When my spouse first introduced me to these alien-looking treats, I wasn’t sure I should put something that ugly on the table. Of course, there was also the issue of worrying about poisonous mushrooms. He assured me he’d found and eaten morels since he was a little boy so I needn’t worry about dying an early death from consuming these. After I fried that first batch and helped devour them, I realized he knew good wild food when he saw it. These edibles capture the essence of spring—fresh, earthy, and rich.
Lovers of these seasonal treats get antsy when the temperatures rise and rain falls. Both are necessary for a decent harvest of an object that looks like a cup-shaped sponge on a stem. Recent dry years have frustrated even the best mushroom hunters.
My fungi finder has the greatest success when he returns to spots where he’s found treasure in the past. They are fungi so they reproduce from spores that spread when something, be it human, beast, or wind, moves the host. The act of picking them releases these reproductive parts so they do grow back in the same places under favorable conditions.
Finding these delectables is an iffy proposition that depends on perfect weather conditions as well as whether or not some other hunter—homo sapien or critter—gets to the patch first. To propagate spores for next year’s harvest, many ‘shroomers carry a net bag to store their finds so the microscopic organisms spread as the hunter carries the bag through the woods. This technique also prevents their finds from getting mushy.
Once those goodies are home, the cook needs to shake and brush off as much dirt and as many of the tiny insects that occupy those crevices as possible. No matter how small, each morel is its own universe and resulting home to a vast and varied population of tiny critters. Once they’re clean, it’s time to slice, halve, or dice. Avoid soaking or freezing morels.
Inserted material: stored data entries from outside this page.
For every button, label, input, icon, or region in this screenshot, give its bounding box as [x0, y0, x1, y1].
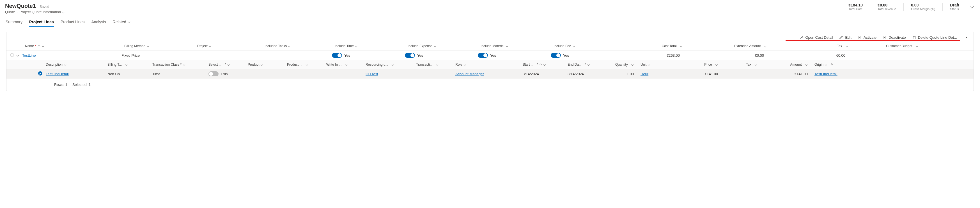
open-cost-detail-button[interactable]: Open Cost Detail	[799, 35, 833, 40]
resourcing-unit-link[interactable]: CITTest	[366, 72, 378, 76]
toggle-include-time[interactable]: Yes	[332, 53, 405, 58]
toggle-include-expense[interactable]: Yes	[405, 53, 478, 58]
chevron-down-icon	[680, 45, 682, 48]
scol-write-in[interactable]: Write In ...	[326, 62, 366, 67]
cmd-label: Open Cost Detail	[805, 35, 833, 40]
form-selector[interactable]: Project Quote Information	[19, 10, 61, 14]
row-selector[interactable]	[9, 53, 15, 58]
chevron-down-icon	[824, 63, 827, 66]
chevron-down-icon	[845, 45, 848, 48]
expand-header-chevron-icon[interactable]	[969, 4, 975, 10]
role-link[interactable]: Account Manager	[455, 72, 484, 76]
scol-origin[interactable]: Origin	[815, 62, 854, 67]
cell-end: 3/14/2024	[568, 72, 604, 76]
scol-amount[interactable]: Amount	[764, 62, 815, 67]
cell-billing-type: Non Ch...	[107, 72, 152, 76]
chevron-down-icon	[715, 63, 718, 66]
scol-resourcing-unit[interactable]: Resourcing u...	[366, 62, 416, 67]
name-link[interactable]: TestLine	[22, 53, 36, 58]
scol-price[interactable]: Price	[674, 62, 725, 67]
pencil-icon	[839, 35, 843, 40]
description-link[interactable]: TestLineDetail	[46, 72, 69, 76]
delete-button[interactable]: Delete Quote Line Det...	[912, 35, 957, 40]
more-commands-button[interactable]: ⋮	[963, 35, 970, 40]
grid-command-bar: Open Cost Detail Edit Activate Deactivat…	[6, 32, 974, 41]
scol-quantity[interactable]: Quantity	[604, 62, 641, 67]
grid-footer: Rows: 1 Selected: 1	[6, 78, 974, 91]
scol-unit[interactable]: Unit	[641, 62, 674, 67]
project-lines-panel: Open Cost Detail Edit Activate Deactivat…	[6, 32, 974, 91]
unit-link[interactable]: Hour	[641, 72, 648, 76]
toggle-include-fee[interactable]: Yes	[551, 53, 624, 58]
breadcrumb-separator: ·	[17, 10, 18, 14]
edit-columns-icon[interactable]	[830, 63, 834, 66]
col-include-fee[interactable]: Include Fee	[554, 44, 627, 48]
row-expand[interactable]	[15, 53, 21, 58]
cell-billing-method: Fixed Price	[121, 53, 194, 58]
chevron-down-icon	[587, 63, 590, 66]
scol-role[interactable]: Role	[455, 62, 523, 67]
scol-description[interactable]: Description	[46, 62, 107, 67]
scol-select[interactable]: Select ... *	[208, 62, 248, 67]
chevron-down-icon	[227, 63, 230, 66]
chevron-down-icon	[146, 45, 149, 48]
stat-status: Draft Status	[948, 3, 961, 11]
cmd-label: Deactivate	[889, 35, 906, 40]
tab-project-lines[interactable]: Project Lines	[29, 18, 54, 27]
tab-product-lines[interactable]: Product Lines	[60, 18, 85, 27]
chevron-down-icon	[463, 63, 466, 66]
svg-point-0	[800, 38, 800, 39]
scol-start[interactable]: Start ... *	[523, 62, 568, 67]
scol-billing-type[interactable]: Billing T...	[107, 62, 152, 67]
col-included-tasks[interactable]: Included Tasks	[264, 44, 335, 48]
toggle-select[interactable]: Exis...	[208, 71, 248, 76]
selected-count: Selected: 1	[72, 83, 91, 87]
chevron-down-icon	[915, 45, 918, 48]
save-state: - Saved	[38, 5, 49, 9]
col-include-time[interactable]: Include Time	[335, 44, 408, 48]
scol-end[interactable]: End Da... *	[568, 62, 604, 67]
activate-button[interactable]: Activate	[858, 35, 877, 40]
origin-link[interactable]: TestLineDetail	[815, 72, 837, 76]
scol-tax[interactable]: Tax	[725, 62, 764, 67]
col-project[interactable]: Project	[197, 44, 264, 48]
cmd-label: Activate	[864, 35, 877, 40]
tab-summary[interactable]: Summary	[6, 18, 22, 27]
chevron-down-icon	[434, 45, 437, 48]
cell-start: 3/14/2024	[523, 72, 568, 76]
sub-grid-headers: Description Billing T... Transaction Cla…	[6, 60, 974, 69]
chevron-down-icon	[764, 45, 767, 48]
deactivate-button[interactable]: Deactivate	[883, 35, 906, 40]
tab-analysis[interactable]: Analysis	[91, 18, 106, 27]
edit-button[interactable]: Edit	[839, 35, 851, 40]
check-circle-icon	[38, 71, 42, 75]
col-cost-total[interactable]: Cost Total	[627, 44, 700, 48]
table-row[interactable]: TestLine Fixed Price Yes Yes Yes Yes €26…	[6, 51, 974, 60]
chevron-down-icon	[260, 63, 263, 66]
scol-transaction-class[interactable]: Transaction Class*	[152, 62, 208, 67]
col-tax[interactable]: Tax	[784, 44, 857, 48]
toggle-include-material[interactable]: Yes	[478, 53, 551, 58]
chevron-down-icon	[436, 63, 439, 66]
stat-label: Gross Margin (%)	[911, 7, 935, 11]
row-selected-indicator[interactable]	[35, 71, 46, 76]
tab-related[interactable]: Related	[113, 18, 131, 27]
cmd-label: Edit	[845, 35, 851, 40]
chevron-down-icon[interactable]	[62, 11, 65, 13]
chevron-down-icon	[209, 45, 212, 48]
col-include-expense[interactable]: Include Expense	[408, 44, 480, 48]
rows-count: Rows: 1	[54, 83, 67, 87]
stat-label: Total Cost	[848, 7, 863, 11]
col-extended-amount[interactable]: Extended Amount	[700, 44, 784, 48]
cell-price: €141.00	[674, 72, 725, 76]
col-include-material[interactable]: Include Material	[480, 44, 554, 48]
sub-table-row[interactable]: TestLineDetail Non Ch... Time Exis... CI…	[6, 69, 974, 78]
col-billing-method[interactable]: Billing Method	[124, 44, 197, 48]
scol-transact[interactable]: Transacti...	[416, 62, 455, 67]
col-customer-budget[interactable]: Customer Budget	[857, 44, 918, 48]
col-name[interactable]: Name*	[23, 44, 124, 48]
chevron-down-icon	[305, 63, 308, 66]
scol-product[interactable]: Product	[248, 62, 287, 67]
tab-related-label: Related	[113, 20, 126, 24]
scol-product-desc[interactable]: Product ...	[287, 62, 326, 67]
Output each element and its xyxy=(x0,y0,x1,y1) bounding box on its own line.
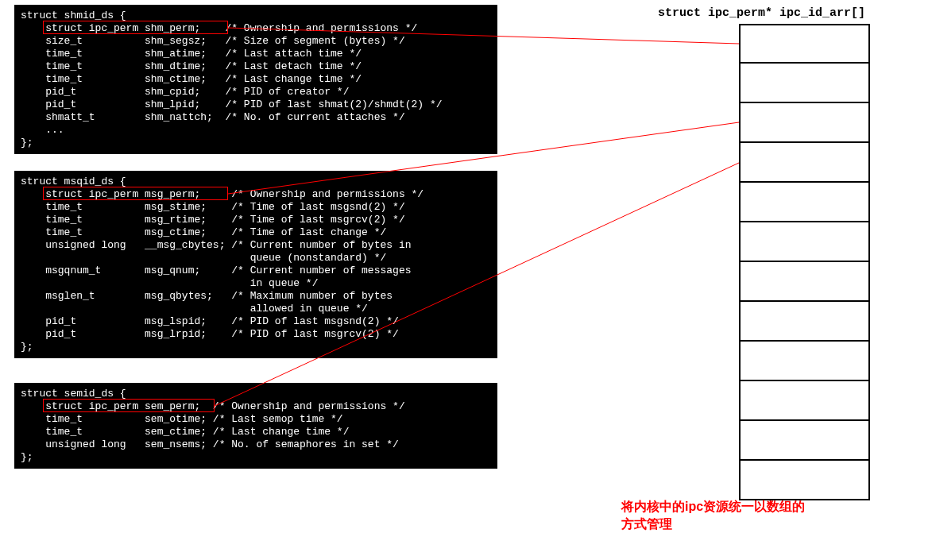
array-label: struct ipc_perm* ipc_id_arr[] xyxy=(658,6,865,20)
code-block-msqid-ds: struct msqid_ds { struct ipc_perm msg_pe… xyxy=(14,171,497,358)
array-cell-2 xyxy=(739,103,870,143)
caption-line2: 方式管理 xyxy=(621,517,672,531)
caption: 将内核中的ipc资源统一以数组的 方式管理 xyxy=(621,498,820,533)
array-grid xyxy=(739,24,870,500)
array-cell-0 xyxy=(739,24,870,64)
array-cell-4 xyxy=(739,183,870,222)
array-cell-8 xyxy=(739,342,870,381)
array-cell-7 xyxy=(739,302,870,342)
array-cell-1 xyxy=(739,64,870,103)
array-cell-3 xyxy=(739,143,870,183)
array-cell-11 xyxy=(739,461,870,500)
array-cell-6 xyxy=(739,262,870,302)
code-block-shmid-ds: struct shmid_ds { struct ipc_perm shm_pe… xyxy=(14,5,497,154)
array-cell-10 xyxy=(739,421,870,461)
caption-line1: 将内核中的ipc资源统一以数组的 xyxy=(621,500,805,513)
array-cell-9 xyxy=(739,381,870,421)
code-block-semid-ds: struct semid_ds { struct ipc_perm sem_pe… xyxy=(14,383,497,469)
array-cell-5 xyxy=(739,222,870,262)
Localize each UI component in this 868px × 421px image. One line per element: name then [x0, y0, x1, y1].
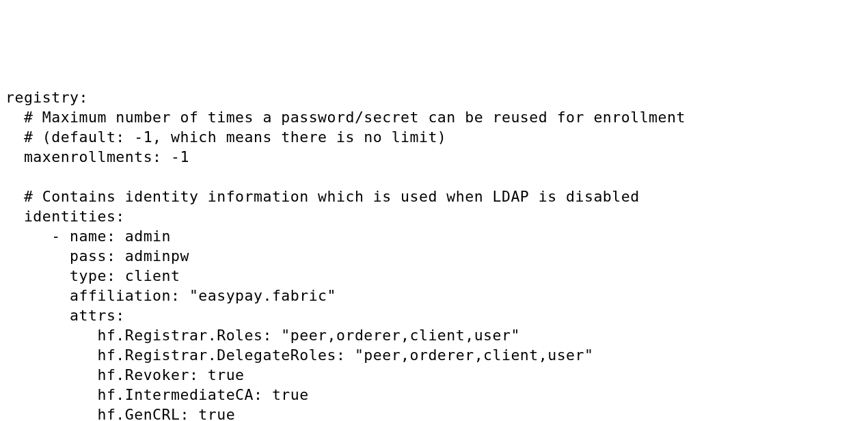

These actions may destroy every bug, but they leads to mushy mushroom syndrome. Folks who harvest more than a mess, clean and dry them for later use.
Scores of morel recipes exist. For those who want to savor that taste of pure spring, go simple. Slice or halve them lengthwise, dip in an egg or milk wash, and roll them in either seasoned flour or cracker crumbs. Then fry them in sizzling oil until they’re crispy. Drain and serve the flavor of April and May on a pretty platter. We never have to worry about leftovers at our house when I serve them this way.
If you prefer more creative ways to serve these, I have a friend who minces her morels, sautés them in real butter, and then encloses them in a cream cheese pastry that she pops in the oven until it’s golden. While I prefer fried, those woodsy popovers melt in my mouth.
Morels may be the ugliest food ever cooked, but they’re worth trying. Folks who invest the time to learn to identify edible mushrooms and the make the effort to find them hidden in wooded areas will harvest a tasty meal or two each spring. In addition, they’ll make good memories.